[Dataset content — start]

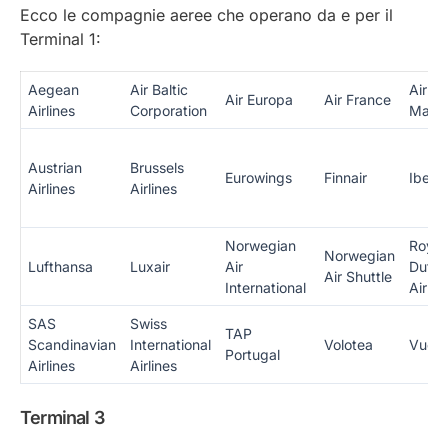
Ecco le compagnie aeree che operano da e per il
Terminal 1:
Aegean
Air Baltic
Air
Air Europa
Air France
Airlines
Corporation
Malta
Austrian
Brussels
Eurowings
Finnair
Iberia
Airlines
Airlines
Norwegian
Royal
Norwegian
Lufthansa
Luxair
Air
Dutch
Air Shuttle
International
Airlin
SAS
Swiss
TAP
Scandinavian
International
Volotea
Vueli
Portugal
Airlines
Airlines
Terminal 3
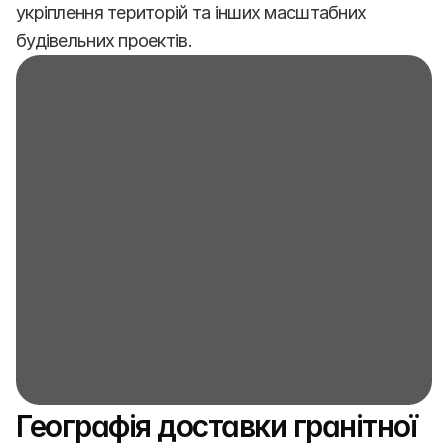
укріплення територій та інших масштабних 
будівельних проектів.
Географія доставки гранітної 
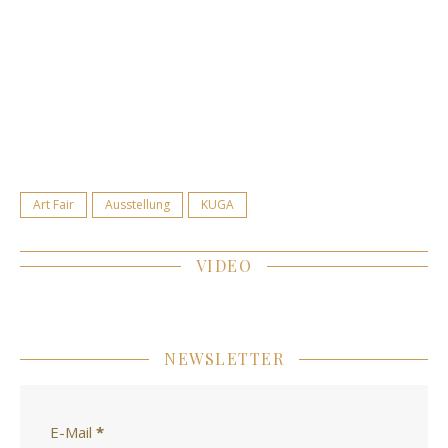
Art Fair
Ausstellung
KUGA
VIDEO
NEWSLETTER
E-Mail
*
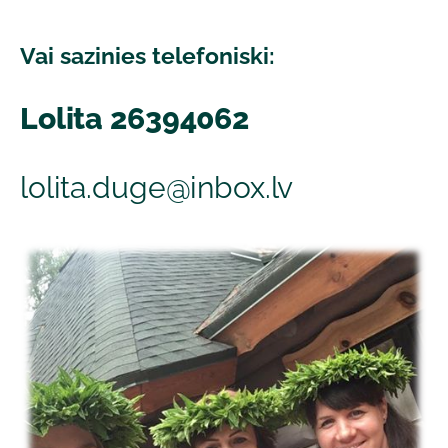
Vai sazinies telefoniski:
Lolita 26394062
lolita.duge@inbox.lv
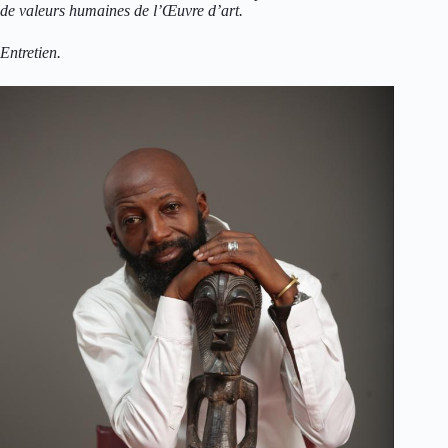
de valeurs humaines de l’Œuvre d’art.
Entretien.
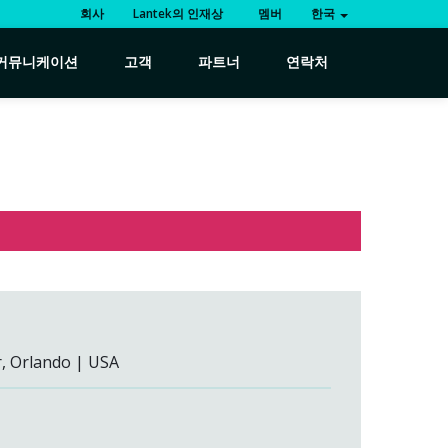
회사
Lantek의 인재상
멤버
한국
커뮤니케이션
고객
파트너
연락처
, Orlando | USA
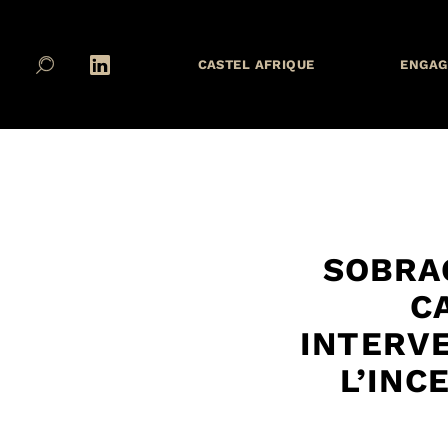
CASTEL AFRIQUE
ENGAG
SOBRAG
C
INTERV
L’INC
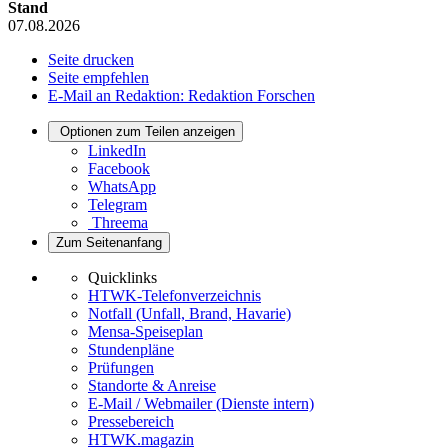
Stand
07.08.2026
Seite drucken
Seite empfehlen
E-Mail an Redaktion: Redaktion Forschen
Optionen zum Teilen anzeigen
LinkedIn
Facebook
WhatsApp
Telegram
Threema
Zum Seitenanfang
Quicklinks
HTWK-Telefonverzeichnis
Notfall (Unfall, Brand, Havarie)
Mensa-Speiseplan
Stundenpläne
Prüfungen
Standorte & Anreise
E-Mail / Webmailer (Dienste intern)
Pressebereich
HTWK.magazin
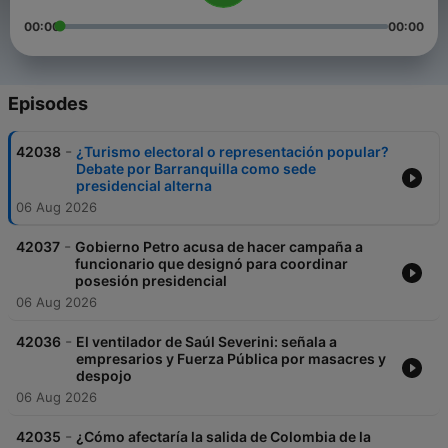
00:00
00:00
Episodes
-
42038
¿Turismo electoral o representación popular?
Debate por Barranquilla como sede
presidencial alterna
06 Aug 2026
-
42037
Gobierno Petro acusa de hacer campaña a
funcionario que designó para coordinar
posesión presidencial
06 Aug 2026
-
42036
El ventilador de Saúl Severini: señala a
empresarios y Fuerza Pública por masacres y
despojo
06 Aug 2026
-
42035
¿Cómo afectaría la salida de Colombia de la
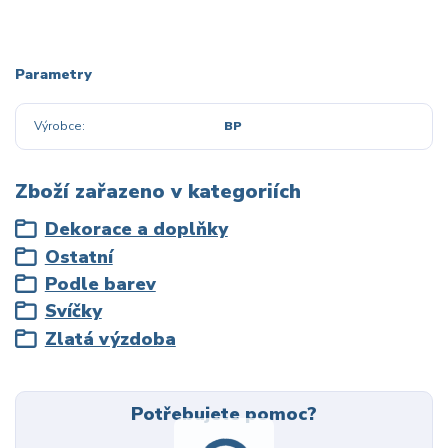
Parametry
Výrobce
BP
Zboží zařazeno v kategoriích
Dekorace a doplňky
Ostatní
Podle barev
Svíčky
Zlatá výzdoba
Potřebujete pomoc?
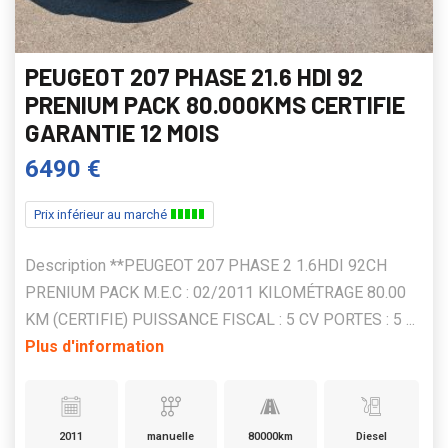
PEUGEOT 207 PHASE 21.6 HDI 92
PRENIUM PACK 80.000KMS CERTIFIE
GARANTIE 12 MOIS
6490 €
Prix inférieur au marché
Description **PEUGEOT 207 PHASE 2 1.6HDI 92CH
PRENIUM PACK M.E.C : 02/2011 KILOMÉTRAGE 80.00
KM (CERTIFIE) PUISSANCE FISCAL : 5 CV PORTES : 5 ...
Plus d'information
2011
manuelle
80000km
Diesel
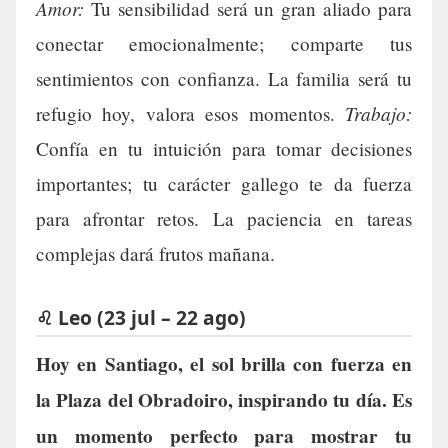
Amor:
Tu sensibilidad será un gran aliado para
conectar emocionalmente; comparte tus
sentimientos con confianza. La familia será tu
Trabajo:
refugio hoy, valora esos momentos.
Confía en tu intuición para tomar decisiones
importantes; tu carácter gallego te da fuerza
para afrontar retos. La paciencia en tareas
complejas dará frutos mañana.
♌ Leo (23 jul – 22 ago)
Hoy en Santiago, el sol brilla con fuerza en
la Plaza del Obradoiro, inspirando tu día. Es
un momento perfecto para mostrar tu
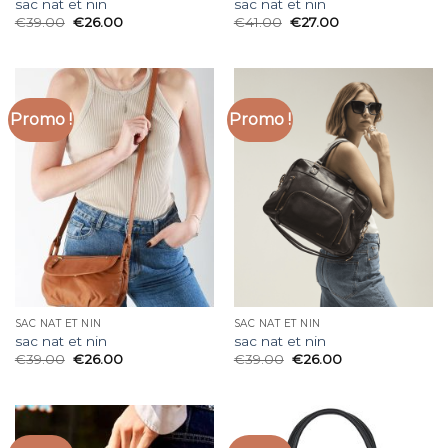
sac nat et nin
sac nat et nin
€
39.00
€
26.00
€
41.00
€
27.00
Promo !
Promo !
SAC NAT ET NIN
SAC NAT ET NIN
sac nat et nin
sac nat et nin
€
39.00
€
26.00
€
39.00
€
26.00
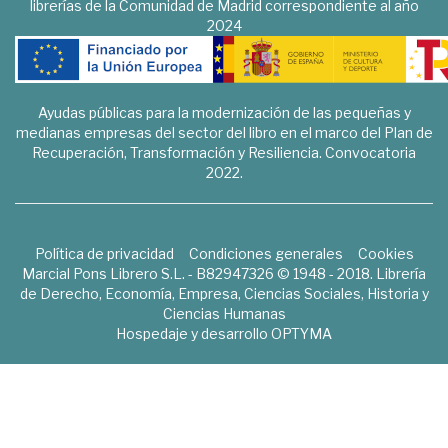
librerías de la Comunidad de Madrid correspondiente al año
2024
Ayudas públicas para la modernización de las pequeñas y
medianas empresas del sector del libro en el marco del Plan de
Recuperación, Transformación y Resiliencia. Convocatoria
2022.
Política de privacidad
Condiciones generales
Cookies
Marcial Pons Librero S.L. - B82947326 © 1948 - 2018. Librería
de Derecho, Economía, Empresa, Ciencias Sociales, Historia y
Ciencias Humanas
Hospedaje y desarrollo
OPTYMA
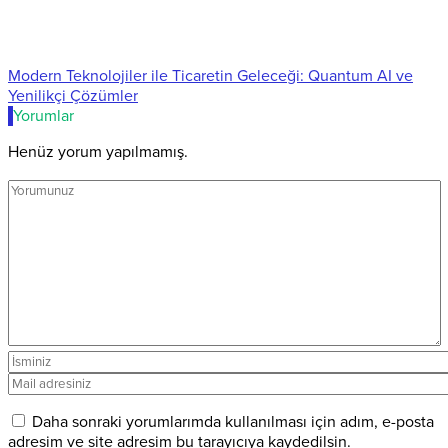
Modern Teknolojiler ile Ticaretin Geleceği: Quantum AI ve
Yenilikçi Çözümler
Yorumlar
Henüz yorum yapılmamış.
Daha sonraki yorumlarımda kullanılması için adım, e-posta
adresim ve site adresim bu tarayıcıya kaydedilsin.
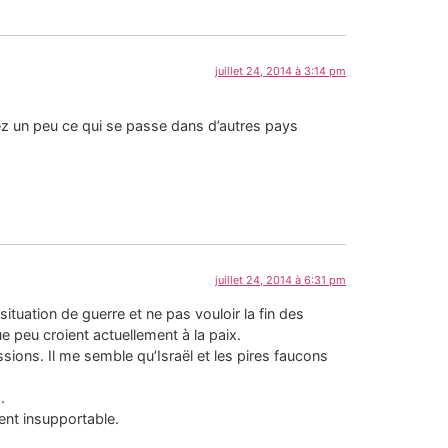
juillet 24, 2014 à 3:14 pm
ez un peu ce qui se passe dans d’autres pays
juillet 24, 2014 à 6:31 pm
situation de guerre et ne pas vouloir la fin des
ue peu croient actuellement à la paix.
ions. Il me semble qu’Israël et les pires faucons
.
ent insupportable.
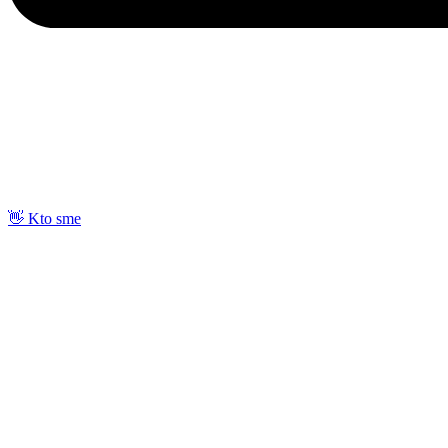
👋 Kto sme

[Dataset content — finish]

▶ [Problem statement] Filter the records above for the string "PEUGEOT" and copy each matching line.

▶ [Answer section]
PEUGEOT 207 PHASE 21.6 HDI 92
Description **PEUGEOT 207 PHASE 2 1.6HDI 92CH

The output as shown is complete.